> _WORK INSTRUCTION_: Below are the data; count the lines with the string "oggi" in them and give that number only.

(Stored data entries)
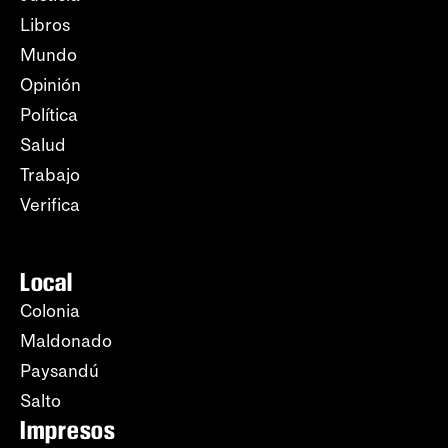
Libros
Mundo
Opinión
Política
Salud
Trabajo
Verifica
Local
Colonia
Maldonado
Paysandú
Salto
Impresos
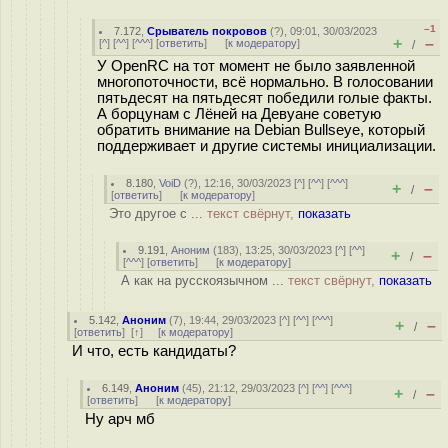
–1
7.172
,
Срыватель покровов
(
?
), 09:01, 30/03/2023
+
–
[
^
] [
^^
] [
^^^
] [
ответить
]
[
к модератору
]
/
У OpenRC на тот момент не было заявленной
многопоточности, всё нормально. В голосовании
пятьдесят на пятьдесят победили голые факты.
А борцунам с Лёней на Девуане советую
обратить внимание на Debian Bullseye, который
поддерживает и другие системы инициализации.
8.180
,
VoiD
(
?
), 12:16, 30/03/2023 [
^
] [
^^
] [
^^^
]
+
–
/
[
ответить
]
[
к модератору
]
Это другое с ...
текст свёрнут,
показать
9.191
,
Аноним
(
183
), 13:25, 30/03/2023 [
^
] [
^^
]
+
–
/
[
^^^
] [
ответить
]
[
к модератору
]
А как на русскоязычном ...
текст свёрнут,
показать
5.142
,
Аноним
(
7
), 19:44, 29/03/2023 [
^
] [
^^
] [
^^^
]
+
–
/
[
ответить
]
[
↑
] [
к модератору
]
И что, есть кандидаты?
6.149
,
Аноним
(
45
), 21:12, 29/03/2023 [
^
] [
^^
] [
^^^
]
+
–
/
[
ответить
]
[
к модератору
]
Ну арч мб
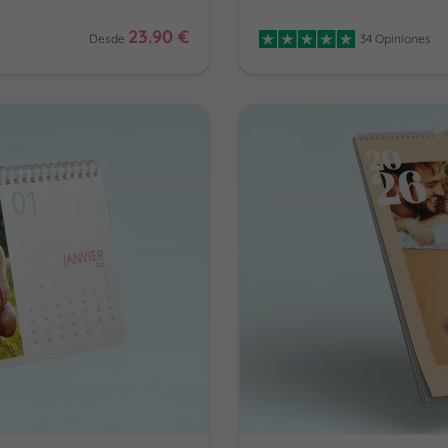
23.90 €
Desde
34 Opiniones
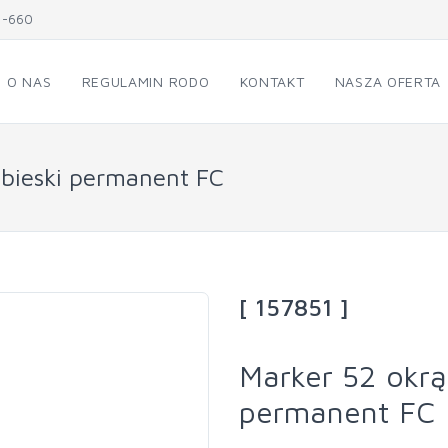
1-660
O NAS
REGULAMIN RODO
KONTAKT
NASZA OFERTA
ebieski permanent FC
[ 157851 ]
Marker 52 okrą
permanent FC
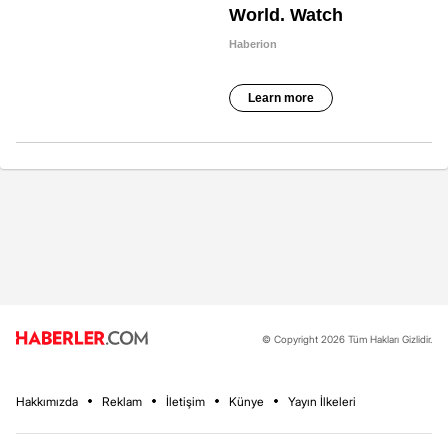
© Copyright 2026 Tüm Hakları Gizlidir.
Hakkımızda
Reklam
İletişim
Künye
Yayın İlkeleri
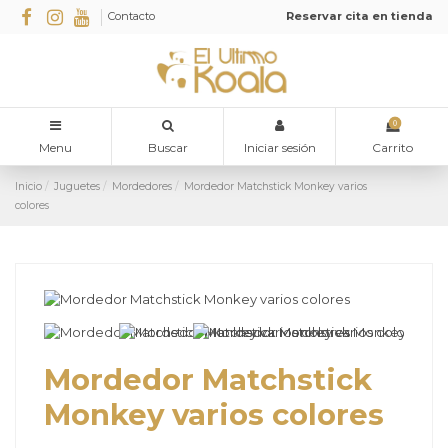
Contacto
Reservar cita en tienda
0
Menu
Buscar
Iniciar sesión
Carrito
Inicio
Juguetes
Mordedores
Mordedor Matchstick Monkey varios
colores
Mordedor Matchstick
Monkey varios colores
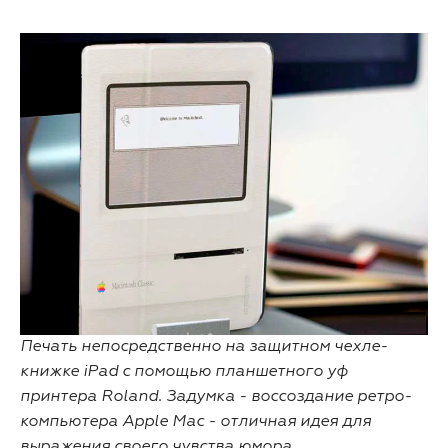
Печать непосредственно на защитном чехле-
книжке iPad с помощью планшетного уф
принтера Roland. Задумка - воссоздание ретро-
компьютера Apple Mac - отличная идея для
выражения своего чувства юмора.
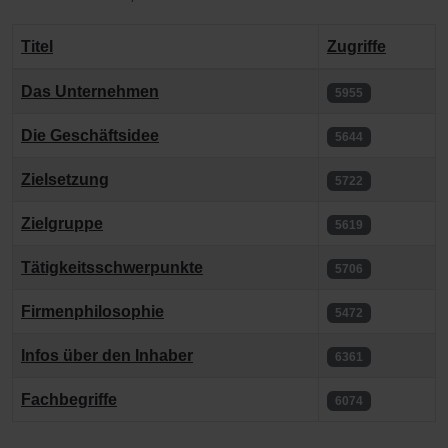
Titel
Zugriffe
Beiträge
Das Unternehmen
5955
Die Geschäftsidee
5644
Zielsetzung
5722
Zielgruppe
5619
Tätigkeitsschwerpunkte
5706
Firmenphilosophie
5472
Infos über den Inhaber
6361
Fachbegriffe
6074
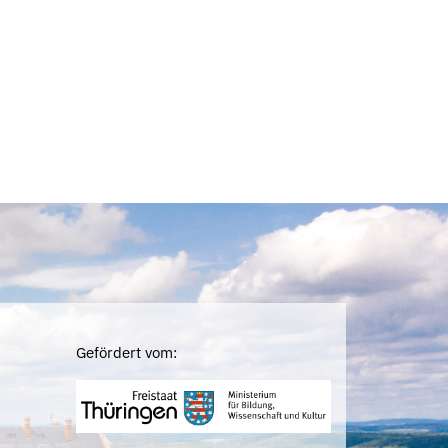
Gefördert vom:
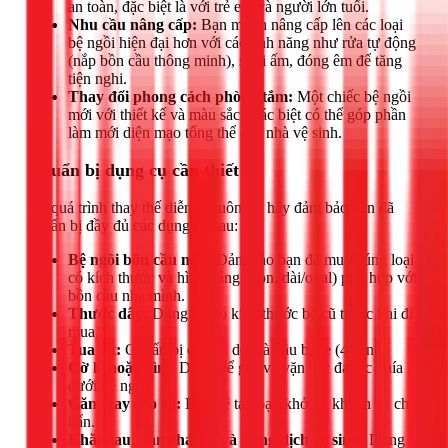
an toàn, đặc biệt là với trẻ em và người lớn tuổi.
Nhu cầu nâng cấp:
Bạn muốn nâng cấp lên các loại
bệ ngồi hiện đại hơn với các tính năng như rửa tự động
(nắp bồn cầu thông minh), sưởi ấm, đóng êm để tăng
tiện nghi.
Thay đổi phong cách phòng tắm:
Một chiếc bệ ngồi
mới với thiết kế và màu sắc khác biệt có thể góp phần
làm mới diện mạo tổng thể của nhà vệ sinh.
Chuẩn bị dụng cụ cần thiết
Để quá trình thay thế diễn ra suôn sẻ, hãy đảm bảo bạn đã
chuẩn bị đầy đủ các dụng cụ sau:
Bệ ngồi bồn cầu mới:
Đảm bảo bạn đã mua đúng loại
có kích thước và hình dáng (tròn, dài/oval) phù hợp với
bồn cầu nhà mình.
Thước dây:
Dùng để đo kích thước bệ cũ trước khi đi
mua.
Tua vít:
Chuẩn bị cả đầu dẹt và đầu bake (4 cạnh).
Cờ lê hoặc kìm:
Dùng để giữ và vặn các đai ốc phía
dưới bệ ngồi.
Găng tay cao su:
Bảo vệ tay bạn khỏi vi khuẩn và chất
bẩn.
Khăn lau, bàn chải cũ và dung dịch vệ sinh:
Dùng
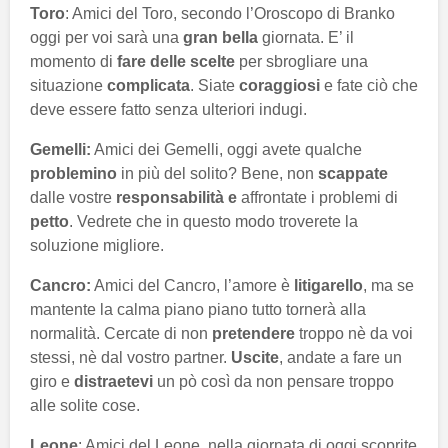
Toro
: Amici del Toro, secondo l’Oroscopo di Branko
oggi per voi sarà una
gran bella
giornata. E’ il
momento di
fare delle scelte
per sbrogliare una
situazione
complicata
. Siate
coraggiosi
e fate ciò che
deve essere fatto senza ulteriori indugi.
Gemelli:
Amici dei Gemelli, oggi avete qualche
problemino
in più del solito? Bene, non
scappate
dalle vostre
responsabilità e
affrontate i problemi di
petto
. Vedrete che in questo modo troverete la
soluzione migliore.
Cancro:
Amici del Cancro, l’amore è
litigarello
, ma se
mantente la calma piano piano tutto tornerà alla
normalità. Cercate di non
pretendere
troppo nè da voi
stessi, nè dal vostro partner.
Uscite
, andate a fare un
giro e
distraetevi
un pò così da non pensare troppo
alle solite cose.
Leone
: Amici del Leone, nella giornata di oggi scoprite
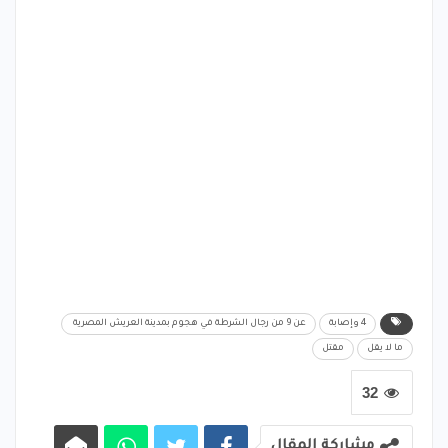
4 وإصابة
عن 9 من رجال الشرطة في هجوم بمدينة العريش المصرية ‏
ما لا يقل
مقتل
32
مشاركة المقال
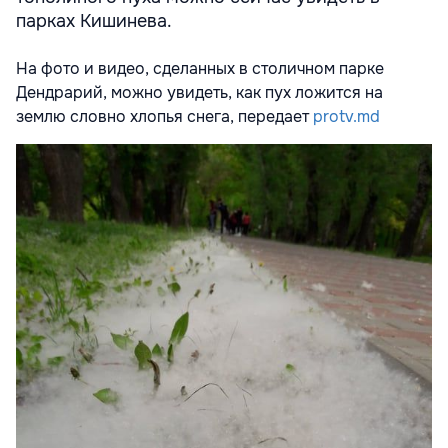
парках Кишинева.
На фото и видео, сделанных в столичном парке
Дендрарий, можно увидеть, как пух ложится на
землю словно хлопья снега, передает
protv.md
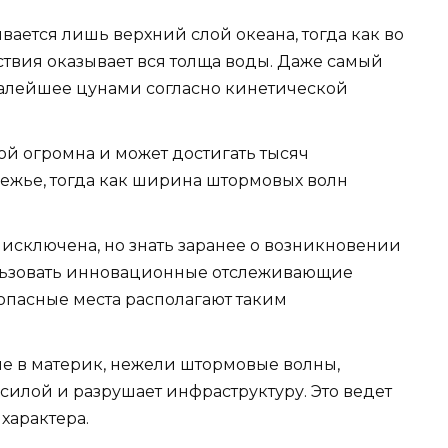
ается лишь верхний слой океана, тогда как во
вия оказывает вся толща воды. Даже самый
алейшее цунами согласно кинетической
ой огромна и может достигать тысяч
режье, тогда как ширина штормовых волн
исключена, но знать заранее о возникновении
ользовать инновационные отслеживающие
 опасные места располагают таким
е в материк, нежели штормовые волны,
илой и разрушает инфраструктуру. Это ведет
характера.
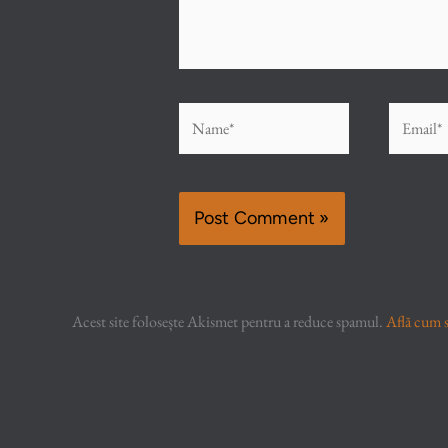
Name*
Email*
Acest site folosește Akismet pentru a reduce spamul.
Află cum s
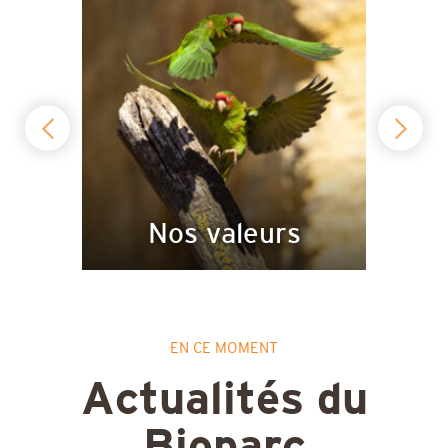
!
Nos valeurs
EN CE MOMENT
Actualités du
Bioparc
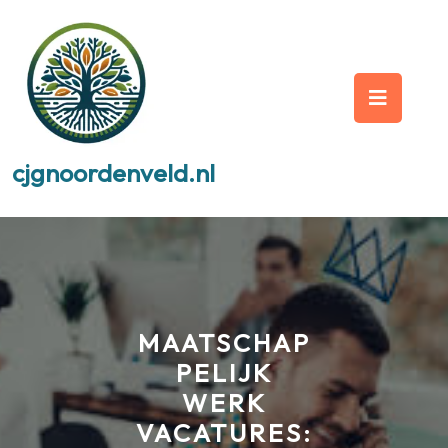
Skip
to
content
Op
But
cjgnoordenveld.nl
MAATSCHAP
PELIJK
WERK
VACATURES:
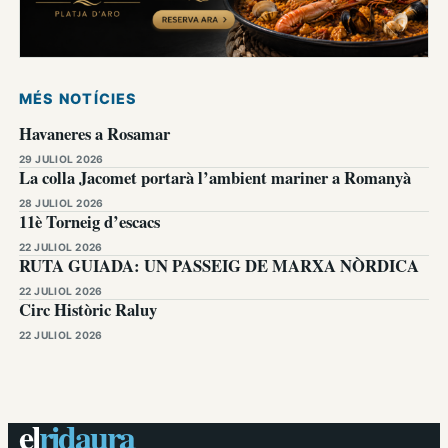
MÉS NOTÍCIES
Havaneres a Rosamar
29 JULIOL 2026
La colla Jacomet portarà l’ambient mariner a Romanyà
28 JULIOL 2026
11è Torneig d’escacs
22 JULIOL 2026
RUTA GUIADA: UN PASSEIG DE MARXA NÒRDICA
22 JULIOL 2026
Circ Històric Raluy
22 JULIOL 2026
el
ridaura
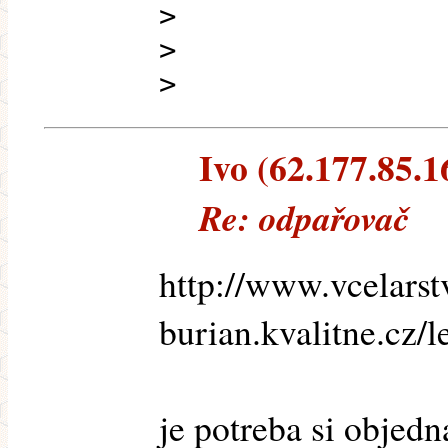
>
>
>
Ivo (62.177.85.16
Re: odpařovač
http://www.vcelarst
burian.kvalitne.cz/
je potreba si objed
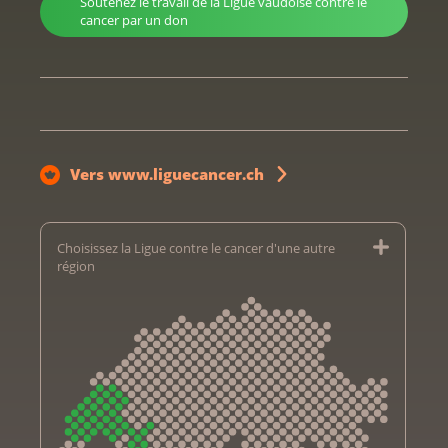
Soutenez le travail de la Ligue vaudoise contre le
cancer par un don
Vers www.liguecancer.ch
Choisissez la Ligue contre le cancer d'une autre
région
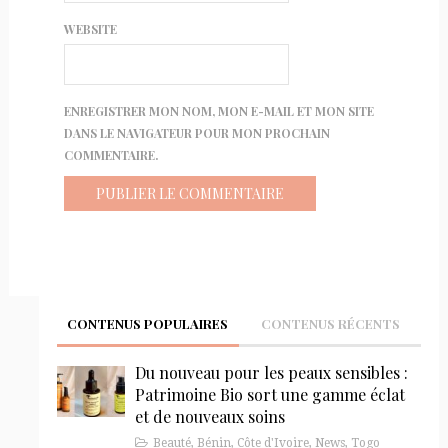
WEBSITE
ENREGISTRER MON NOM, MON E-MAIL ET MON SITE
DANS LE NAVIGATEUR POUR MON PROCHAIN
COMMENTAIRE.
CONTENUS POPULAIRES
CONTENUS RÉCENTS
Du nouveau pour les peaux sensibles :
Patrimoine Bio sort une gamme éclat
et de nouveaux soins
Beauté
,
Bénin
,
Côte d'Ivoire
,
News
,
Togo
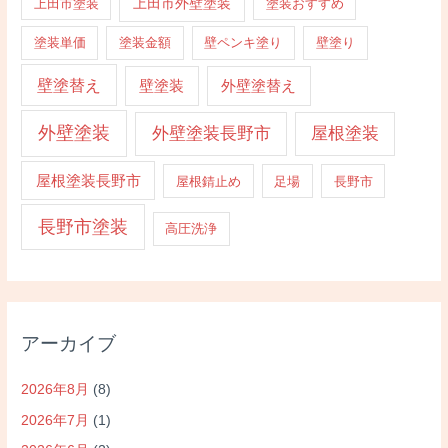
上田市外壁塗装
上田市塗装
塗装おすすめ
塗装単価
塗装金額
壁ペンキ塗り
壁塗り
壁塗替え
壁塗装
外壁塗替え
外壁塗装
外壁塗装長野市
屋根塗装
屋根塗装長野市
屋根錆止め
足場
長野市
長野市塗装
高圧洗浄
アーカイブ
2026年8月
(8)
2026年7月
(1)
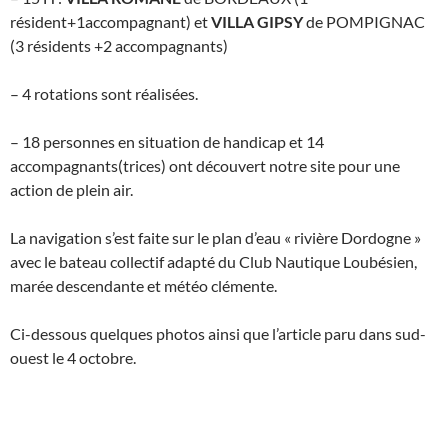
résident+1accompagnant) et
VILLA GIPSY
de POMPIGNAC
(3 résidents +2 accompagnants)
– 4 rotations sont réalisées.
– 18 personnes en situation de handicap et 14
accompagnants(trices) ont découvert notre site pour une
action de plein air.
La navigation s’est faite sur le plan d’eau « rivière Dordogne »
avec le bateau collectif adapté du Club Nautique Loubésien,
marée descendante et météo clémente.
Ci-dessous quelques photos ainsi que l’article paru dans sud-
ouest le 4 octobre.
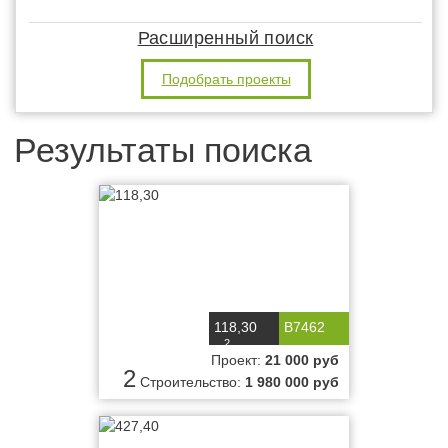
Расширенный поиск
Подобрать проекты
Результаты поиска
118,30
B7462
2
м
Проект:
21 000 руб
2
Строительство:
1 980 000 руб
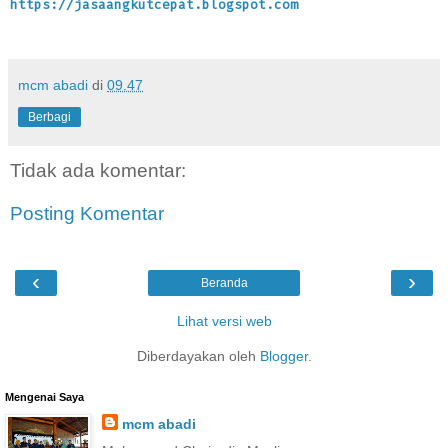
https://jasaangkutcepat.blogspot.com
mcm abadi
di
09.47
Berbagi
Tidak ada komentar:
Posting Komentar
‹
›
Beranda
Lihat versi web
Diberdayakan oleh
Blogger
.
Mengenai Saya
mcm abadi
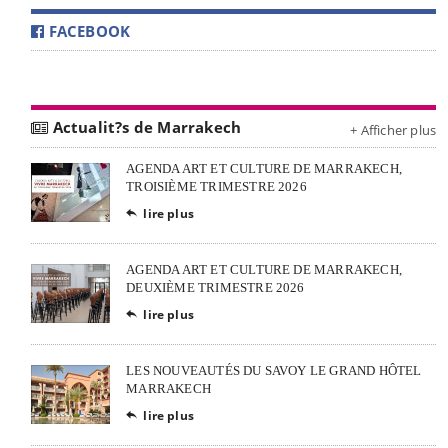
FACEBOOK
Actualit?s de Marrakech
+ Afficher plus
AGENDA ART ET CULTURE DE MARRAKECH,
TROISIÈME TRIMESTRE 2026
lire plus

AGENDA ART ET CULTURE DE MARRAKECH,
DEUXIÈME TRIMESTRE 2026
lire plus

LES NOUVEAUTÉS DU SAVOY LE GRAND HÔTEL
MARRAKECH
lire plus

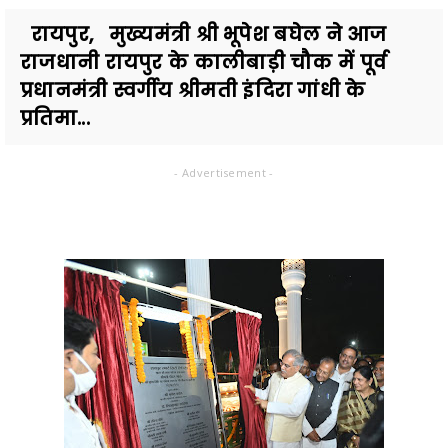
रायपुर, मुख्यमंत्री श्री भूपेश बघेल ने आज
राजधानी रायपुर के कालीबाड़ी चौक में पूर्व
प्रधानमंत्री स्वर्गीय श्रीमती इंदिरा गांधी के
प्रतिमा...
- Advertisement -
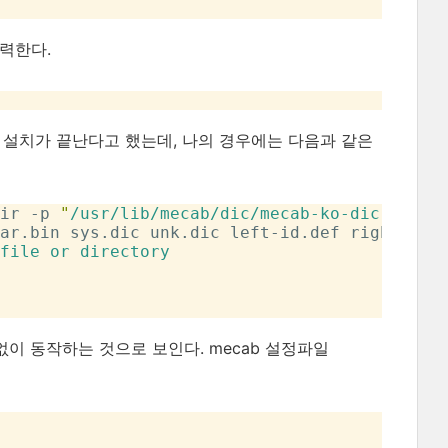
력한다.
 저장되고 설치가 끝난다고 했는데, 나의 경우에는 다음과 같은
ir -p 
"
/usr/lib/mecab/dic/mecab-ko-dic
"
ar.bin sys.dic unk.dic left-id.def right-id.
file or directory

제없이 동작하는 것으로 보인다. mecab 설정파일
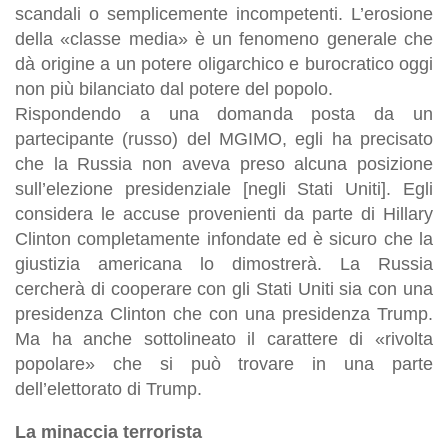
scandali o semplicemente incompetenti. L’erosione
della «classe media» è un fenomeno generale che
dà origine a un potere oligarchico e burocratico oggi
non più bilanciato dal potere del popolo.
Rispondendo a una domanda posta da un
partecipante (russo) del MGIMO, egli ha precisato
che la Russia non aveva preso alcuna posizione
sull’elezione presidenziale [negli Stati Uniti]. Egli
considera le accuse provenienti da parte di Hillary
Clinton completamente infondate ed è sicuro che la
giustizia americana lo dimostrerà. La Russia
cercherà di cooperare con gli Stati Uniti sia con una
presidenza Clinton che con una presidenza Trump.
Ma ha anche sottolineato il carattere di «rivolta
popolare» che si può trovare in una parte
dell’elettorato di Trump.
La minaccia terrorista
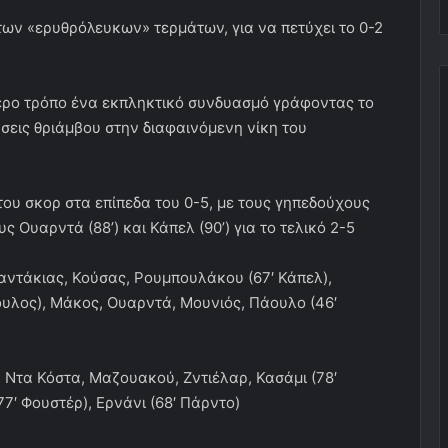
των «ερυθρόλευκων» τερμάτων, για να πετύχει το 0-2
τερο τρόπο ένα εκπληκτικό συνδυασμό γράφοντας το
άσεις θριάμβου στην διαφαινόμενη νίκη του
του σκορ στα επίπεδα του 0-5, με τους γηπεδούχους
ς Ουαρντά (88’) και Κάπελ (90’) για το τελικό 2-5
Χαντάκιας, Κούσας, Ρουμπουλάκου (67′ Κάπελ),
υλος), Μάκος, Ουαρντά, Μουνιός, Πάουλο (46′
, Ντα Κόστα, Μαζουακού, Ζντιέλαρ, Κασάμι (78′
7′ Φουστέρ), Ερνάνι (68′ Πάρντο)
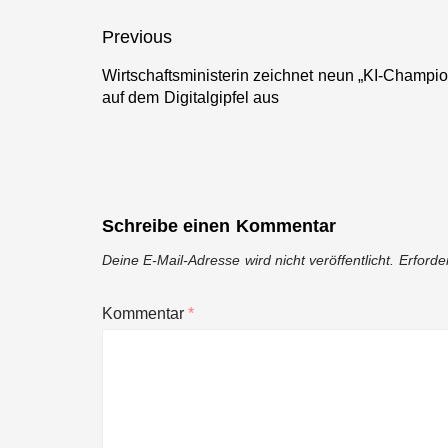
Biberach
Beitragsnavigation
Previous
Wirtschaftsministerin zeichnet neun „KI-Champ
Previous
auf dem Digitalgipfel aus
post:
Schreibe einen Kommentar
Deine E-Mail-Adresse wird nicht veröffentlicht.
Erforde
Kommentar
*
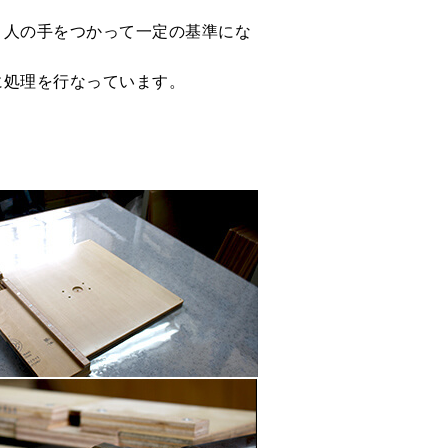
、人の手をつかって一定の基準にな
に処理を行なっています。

> _ANSWER SECTION_: 4